Duroy, trouble de le rencontrer ainsi comme il s'en allait, balbutia:
– C'est que… c'est que… je ne peux pas arriver a faire mon article, tu sais, l'article que M. Walter m'a demande sur l'Algerie. Ca n'est pas bien etonnant, etant donne que je n'ai jamais ecrit. Il faut de la pratique pour ca comme pour tout. Je m'y ferai bien vite, j'en suis sur, mais, pour debuter, je ne sais pas comment m'y prendre. J'ai bien les idees, je les ai toutes, et je ne parviens pas a les exprimer.
Il s'arreta, hesitant un peu. Forestier souriait avec malice:
– Je connais ca.
Duroy reprit:
– Oui, ca doit arriver a tout le monde en commencant. Eh bien, je venais… je venais te demander un coup de main… En dix minutes tu me mettrais ca sur pied, toi, tu me montrerais la tournure qu'il faut prendre. Tu me donnerais la une bonne lecon de style, et sans toi, je ne m'en tirerai pas.
L'autre souriait toujours d'un air gai. Il tapa sur le bras de son ancien camarade et lui dit:
– Va-t'en trouver ma femme, elle t'arrangera ton affaire aussi bien que moi. Je l'ai dressee a cette besogne-la. Moi, je n'ai pas le temps ce matin, sans quoi je l'aurais fait bien volontiers.
Duroy, intimide soudain, hesitait, n'osait point:
– Mais, a cette heure-ci, je ne peux pas me presenter devant elle?..
– Si, parfaitement. Elle est levee.

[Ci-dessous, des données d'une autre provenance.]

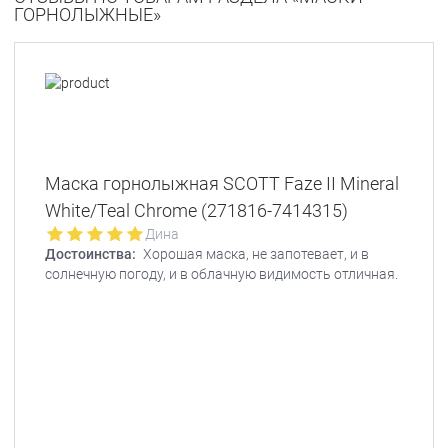
ГОРНОЛЫЖНЫЕ»
Маска горнолыжная SCOTT Faze II Mineral
White/Teal Chrome (271816-7414315)
Дина
Достоинства:
Хорошая маска, не запотевает, и в
солнечную погоду, и в облачную видимость отличная.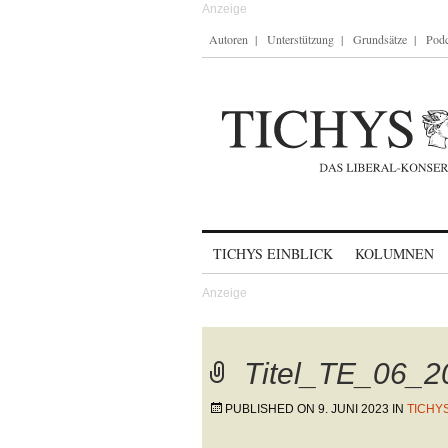
Autoren
Unterstützung
Grundsätze
Podc
Skip to content
TICHYS EINBLICK
KOLUMNEN
Titel_TE_06_2
PUBLISHED ON
9. JUNI 2023
IN
TICHY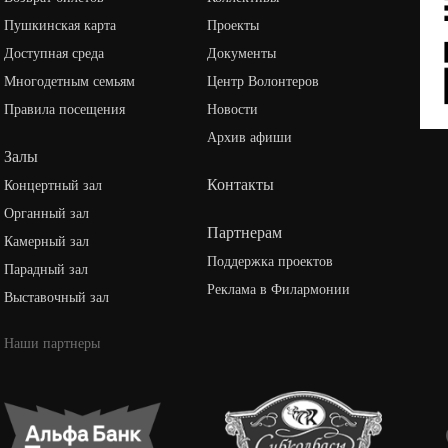
Пушкинская карта
Проекты
Доступная среда
Документы
Многодетным семьям
Центр Волонтеров
Правила посещения
Новости
Архив афиши
Залы
Контакты
Концертный зал
Органный зал
Партнерам
Камерный зал
Поддержка проектов
Парадный зал
Реклама в Филармонии
Выставочный зал
Наши партнеры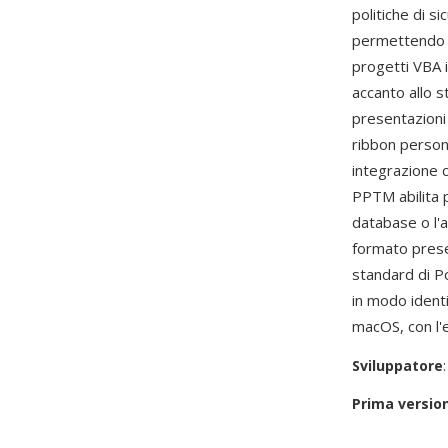
politiche di 
permettendo l
progetti VBA i
accanto allo 
presentazioni
ribbon persona
integrazione c
PPTM abilita p
database o l'a
formato preser
standard di P
in modo iden
macOS, con l'e
Sviluppatore
Prima versio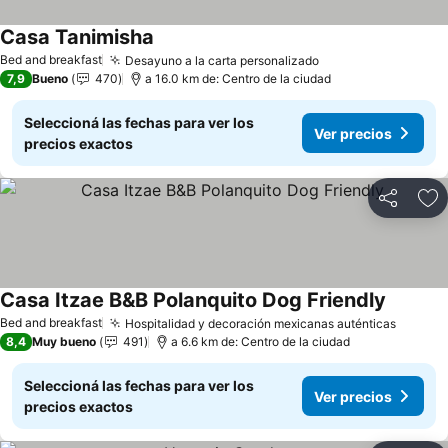
Casa Tanimisha
Ver precios
Bed and breakfast
Desayuno a la carta personalizado
Ver precios
7,9
Bueno
470
a 16.0 km de: Centro de la ciudad
Seleccioná las fechas para ver los
Ver precios
precios exactos
Compartir
Añ
Casa Itzae B&B Polanquito Dog Friendly
Ver prec
Bed and breakfast
Hospitalidad y decoración mexicanas auténticas
Ver pr
8,4
Muy bueno
491
a 6.6 km de: Centro de la ciudad
Seleccioná las fechas para ver los
Ver precios
precios exactos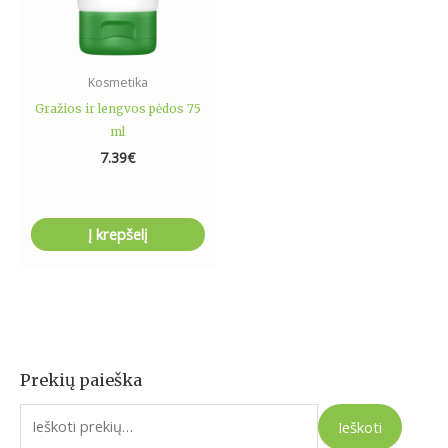
Kosmetika
Gražios ir lengvos pėdos 75
ml
7.39
€
Į krepšelį
Prekių paieška
I
e
Ieškoti
š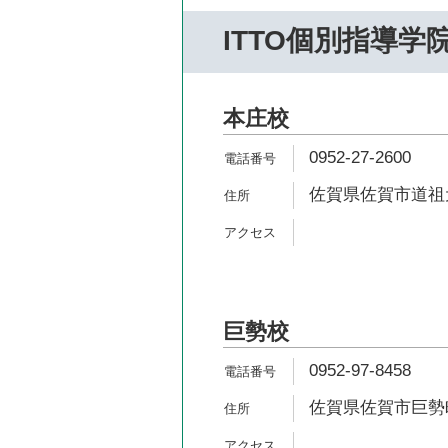
ITTO個別指導学
本庄校
0952-27-2600
佐賀県佐賀市道祖元
巨勢校
0952-97-8458
佐賀県佐賀市巨勢町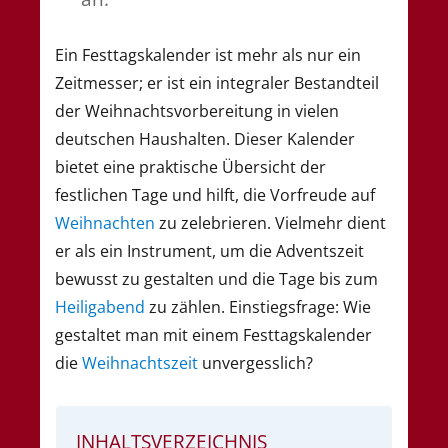
Ein Festtagskalender ist mehr als nur ein
Zeitmesser; er ist ein integraler Bestandteil
der Weihnachtsvorbereitung in vielen
deutschen Haushalten. Dieser Kalender
bietet eine praktische Übersicht der
festlichen Tage und hilft, die Vorfreude auf
Weihnachten
zu zelebrieren. Vielmehr dient
er als ein Instrument, um die Adventszeit
bewusst zu gestalten und die Tage bis zum
Heiligabend
zu zählen. Einstiegsfrage: Wie
gestaltet man mit einem Festtagskalender
die
Weihnachtszeit
unvergesslich?
INHALTSVERZEICHNIS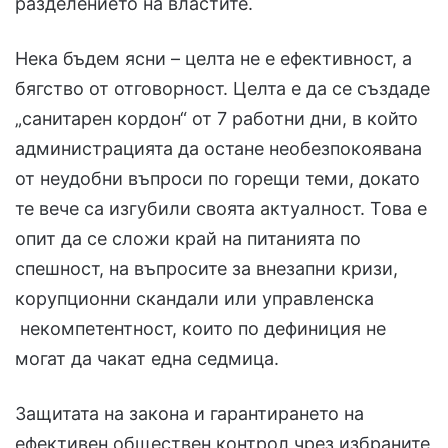
разделението на властите.
Нека бъдем ясни – целта не е ефективност, а
бягство от отговорност. Целта е да се създаде
„санитарен кордон“ от 7 работни дни, в който
администрацията да остане необезпокоявана
от неудобни въпроси по горещи теми, докато
те вече са изгубили своята актуалност. Това е
опит да се сложи край на питанията по
спешност, на въпросите за внезапни кризи,
корупционни скандали или управленска
некомпетентност, които по дефиниция не
могат да чакат една седмица.
Защитата на закона и гарантирането на
ефективен обществен контрол чрез избраните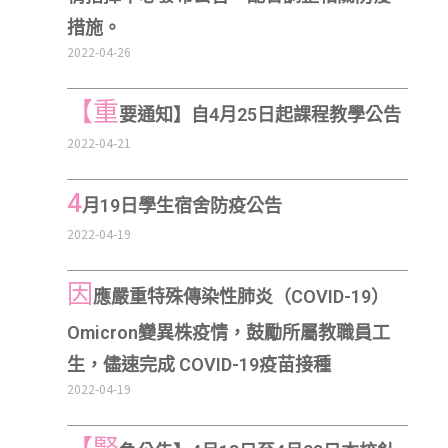
措施。
2022-04-26
【重
要通知】自4月25日起課程教學公告
2022-04-21
4
月19日學生宿舍防疫公告
2022-04-19
因
應嚴重特殊傳染性肺炎（COVID-19）
Omicron變異株疫情，鼓勵所屬教職員工
生，儘速完成 COVID-19疫苗接種
2022-04-19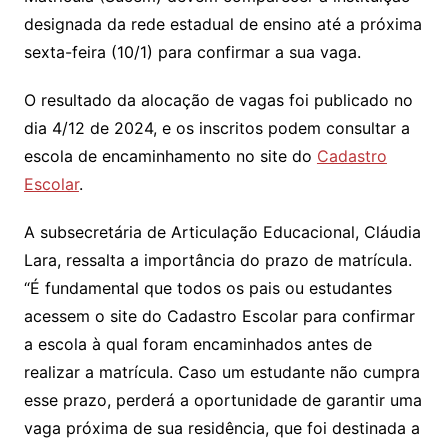
designada da rede estadual de ensino até a próxima
sexta-feira (10/1) para confirmar a sua vaga.
O resultado da alocação de vagas foi publicado no
dia 4/12 de 2024, e os inscritos podem consultar a
escola de encaminhamento no site do
Cadastro
Escolar
.
A subsecretária de Articulação Educacional, Cláudia
Lara, ressalta a importância do prazo de matrícula.
“É fundamental que todos os pais ou estudantes
acessem o site do Cadastro Escolar para confirmar
a escola à qual foram encaminhados antes de
realizar a matrícula. Caso um estudante não cumpra
esse prazo, perderá a oportunidade de garantir uma
vaga próxima de sua residência, que foi destinada a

Tu la trouveras dans mon cabinet de travail, en train de mettre en ordre des notes pour moi.
L'autre refusait de monter.
– Non… ca n'est pas possible…
Forestier le prit par les epaules, le fit pivoter sur ses talons, et le poussant vers l'escalier:
– Mais, va donc, grand serin, quand je te dis d'y aller. Tu ne va pas me forcer a regrimper mes trois etages pour te presenter et expliquer ton cas.
Alors Duroy se decida:
– Merci, j'y vais. Je lui dirai que tu m'as force, absolument force a venir la trouver.
– Oui. Elle ne te mangera pas, sois tranquille. Surtout n'oublie pas, tantot, trois heures.
– Oh! ne crains rien.
Et Forestier s'en alla d'un air presse, tandis que Duroy se mit a monter lentement, marche a marche, cherchant ce qu'il allait dire et inquiet de l'accueil qu'il recevrait.
Le domestique vint lui ouvrir. Il avait un tablier bleu et tenait un balai dans ses mains.
– Monsieur est sorti, dit-il sans attendre la question.
Duroy insista:
– Demandez a Mme Forestier si elle peut me recevoir, et prevenez-la que je viens de la part de son mari, que j'ai rencontre dans la rue.